* Source data:
▼▼▼

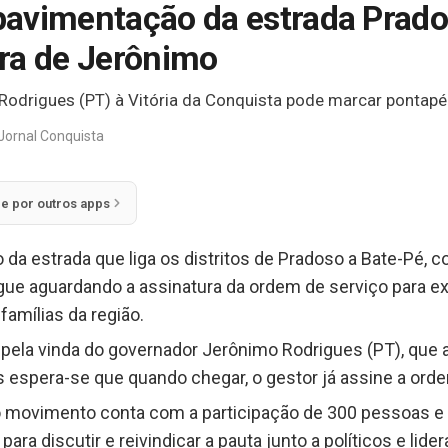
pavimentação da estrada Prad
ra de Jerônimo
odrigues (PT) à Vitória da Conquista pode marcar pontapé i
Jornal Conquista
ie por outros apps
a estrada que liga os distritos de Pradoso a Bate-Pé, 
gue aguardando a assinatura da ordem de serviço para e
famílias da região.
ela vinda do governador Jerônimo Rodrigues (PT), que ai
espera-se que quando chegar, o gestor já assine a orde
 o movimento conta com a participação de 300 pessoas e
ara discutir e reivindicar a pauta junto a políticos e lid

▲▲▲

* What to work on: Print exactly the first line of the entries and every line after it through the one that contains "ela vinda do", leaving the pictures out.

* Answer to the exercise:
pavimentação da estrada Prad
ra de Jerônimo
odrigues (PT) à Vitória da Conquista pode marcar pontapé i
Jornal Conquista
ie por outros apps
a estrada que liga os distritos de Pradoso a Bate-Pé, 
gue aguardando a assinatura da ordem de serviço para e
famílias da região.
ela vinda do governador Jerônimo Rodrigues (PT), que ai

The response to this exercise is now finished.